Less than a month later, on Thursday night at Pauley Pavilion, UCLA stunned the 11th-ranked Utes 69-59. This is one of the more shocking results we’ve seen since conference play began around the turn of the New Year.
While UCLA had righted the ship to some extent with three consecutive wins over Stanford, Cal and USC following the aforementioned embarrassing Utah loss, the Bruins followed that stretch by losing to both Oregon schools by double digits. Those results, coupled with Utah’s emergence as the Pac-12’s clear-cut second-best team behind Arizona, didn’t suggest the Bruins could pull the upset.
UCLA may have come up short had guard Norman Powell not turned in another strong performance. Five days after scoring 23 points in an 18-point loss to the Ducks, he matched that total on 9-of-16 shooting and added four rebounds.
The senior guard scored eight points in UCLA's game-turning 12-0 run after halftime and pushed the Bruins’ lead to 15 with a layup around the 13-minute mark in the second half. Utah got within seven on a Brandon Taylor three with around three minutes remaining, but the Bruins made enough free throws to hold on for the win.
While this will probably go down as UCLA’s best victory of the season, one should hesitate before painting it as a breakthrough moment for the Bruins. Coach Steve Alford’s team is coming off consecutive losses to squads that probably won’t make the tournament, and it’s entirely possible that UCLA will lose to Colorado on Saturday.

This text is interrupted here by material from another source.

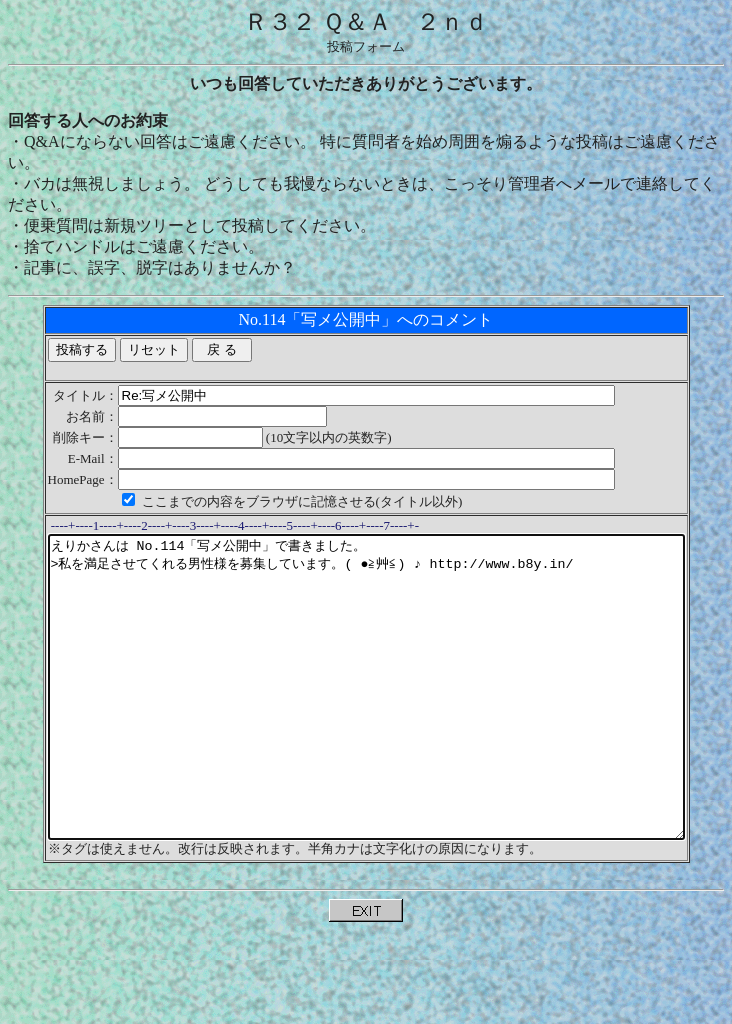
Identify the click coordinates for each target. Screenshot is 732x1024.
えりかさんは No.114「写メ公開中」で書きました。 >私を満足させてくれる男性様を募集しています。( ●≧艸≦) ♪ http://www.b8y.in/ (370, 717)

For Utah, this should probably be filed away as one of those weird, largely unexplainable road losses that occur regularly in college basketball. The Utes have proven over the course of this season, including against UCLA, that they’re far superior to the Bruins. They just happened to drop the second head-to-head matchup.
It wasn’t so long ago that Utah was picking UCLA apart in demoralizing fashion. On Thursday night, UCLA sprung an upset that few saw coming. What do the results suggest about both teams? It’s hard to say.
In other words, this game does nothing to dispute Utah’s standing as one of the top teams in the Pac-12, though it could hurt its NCAA tournament seed.
The Utes responded to a Jan. 17 loss at Arizona, their lone defeat in conference play prior to Thursday, with convincing wins over the Washington schools. Expect Larry Krystkowiak’s team to get back on track with upcoming games at USC and Colorado.